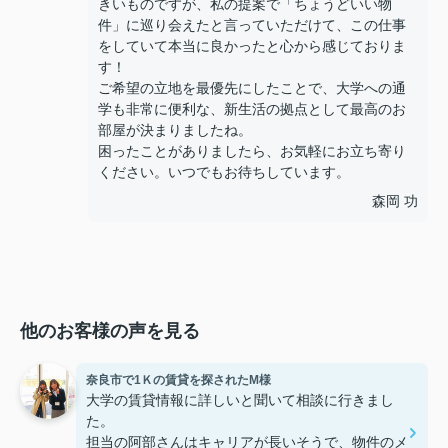
きいものですが、私の提案で「ちょうどいい物
件」に巡り会えたと言っていただけて、この仕事
をしていて本当に良かったと心から感じておりま
す！
ご希望の立地を最優先にしたことで、大学への通
学も非常に便利な、新生活の拠点として最高のお
部屋が決まりましたね。
困ったことがありましたら、お気軽にお立ち寄り
ください。いつでもお待ちしています。
森岡 功
他のお客様の声を見る
奈良市で1Ｋの賃貸を探されたM様
大学の賃貸情報に詳しいと聞いて相談に行きまし
た。
担当の阿部さんはキャリアが長いそうで、物件のメ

----------

Directions
Before copying the material, set its pictures aside; then transcribe it word for word.

The answer
きいものですが、私の提案で「ちょうどいい物
件」に巡り会えたと言っていただけて、この仕事
をしていて本当に良かったと心から感じておりま
す！
ご希望の立地を最優先にしたことで、大学への通
学も非常に便利な、新生活の拠点として最高のお
部屋が決まりましたね。
困ったことがありましたら、お気軽にお立ち寄り
ください。いつでもお待ちしています。
森岡 功
他のお客様の声を見る
奈良市で1Ｋの賃貸を探されたM様
大学の賃貸情報に詳しいと聞いて相談に行きまし
た。
担当の阿部さんはキャリアが長いそうで、物件のメ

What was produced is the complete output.